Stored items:
+++++
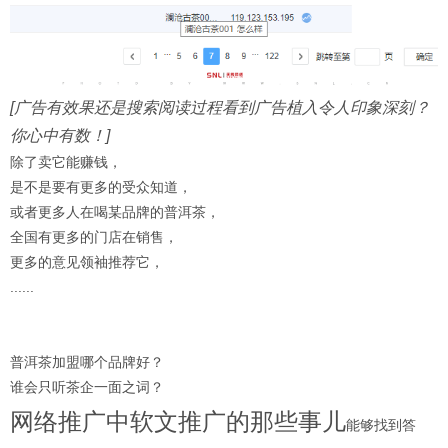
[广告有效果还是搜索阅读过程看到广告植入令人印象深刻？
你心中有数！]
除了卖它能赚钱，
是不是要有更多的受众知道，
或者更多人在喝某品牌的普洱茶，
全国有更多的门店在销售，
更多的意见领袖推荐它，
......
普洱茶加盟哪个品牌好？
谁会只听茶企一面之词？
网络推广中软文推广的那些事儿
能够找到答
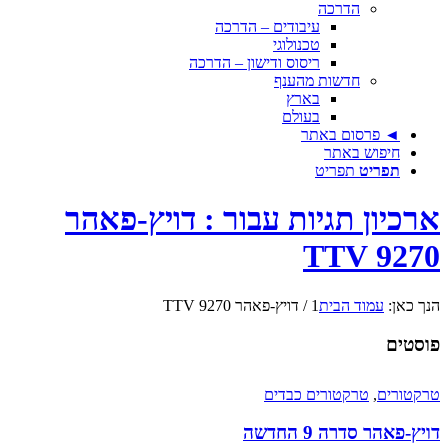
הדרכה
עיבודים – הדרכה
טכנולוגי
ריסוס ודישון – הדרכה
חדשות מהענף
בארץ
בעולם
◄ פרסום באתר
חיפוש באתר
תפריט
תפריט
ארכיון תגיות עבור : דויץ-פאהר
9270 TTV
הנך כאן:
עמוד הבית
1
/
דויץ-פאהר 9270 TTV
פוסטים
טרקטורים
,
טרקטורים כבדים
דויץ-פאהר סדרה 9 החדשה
+++++
* **PROBLEM REQUIREMENTS**: Write out the records shown above exactly, but do not include any images.

* **ANSWER BOX**:
[广告有效果还是搜索阅读过程看到广告植入令人印象深刻？
你心中有数！]
除了卖它能赚钱，
是不是要有更多的受众知道，
或者更多人在喝某品牌的普洱茶，
全国有更多的门店在销售，
更多的意见领袖推荐它，
......
普洱茶加盟哪个品牌好？
谁会只听茶企一面之词？
网络推广中软文推广的那些事儿
能够找到答
הדרכה
עיבודים – הדרכה
טכנולוגי
ריסוס ודישון – הדרכה
חדשות מהענף
בארץ
בעולם
◄ פרסום באתר
חיפוש באתר
תפריט
תפריט
ארכיון תגיות עבור : דויץ-פאהר
9270 TTV
הנך כאן:
עמוד הבית
1
/
דויץ-פאהר 9270 TTV
פוסטים
טרקטורים
,
טרקטורים כבדים
דויץ-פאהר סדרה 9 החדשה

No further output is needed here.